What the task requires
Retype the entries, please, from their first line to the line containing "trong Giáo xứ.", exactly and only those lines, minus the pictures.

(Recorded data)
-*-*-
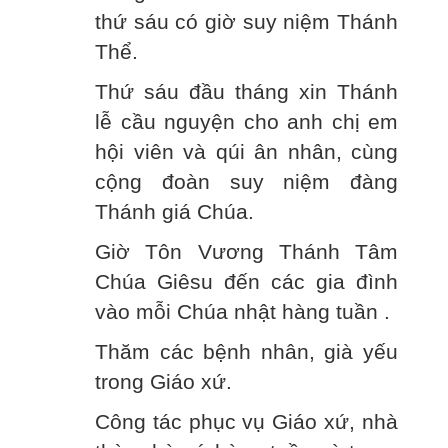
thứ sáu có giờ suy niệm Thánh
Thể.
Thứ sáu đầu tháng xin Thánh
lễ cầu nguyện cho anh chị em
hội viên và qúi ân nhân, cùng
cộng đoàn suy niệm đàng
Thánh giá Chúa.
Giờ Tôn Vương Thánh Tâm
Chúa Giêsu đến các gia đình
vào mỗi Chúa nhật hàng tuần .
Thăm các bệnh nhân, già yếu
trong Giáo xứ.
Công tác phục vụ Giáo xứ, nhà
-*-*-
Written reply
thứ sáu có giờ suy niệm Thánh
Thể.
Thứ sáu đầu tháng xin Thánh
lễ cầu nguyện cho anh chị em
hội viên và qúi ân nhân, cùng
cộng đoàn suy niệm đàng
Thánh giá Chúa.
Giờ Tôn Vương Thánh Tâm
Chúa Giêsu đến các gia đình
vào mỗi Chúa nhật hàng tuần .
Thăm các bệnh nhân, già yếu
trong Giáo xứ.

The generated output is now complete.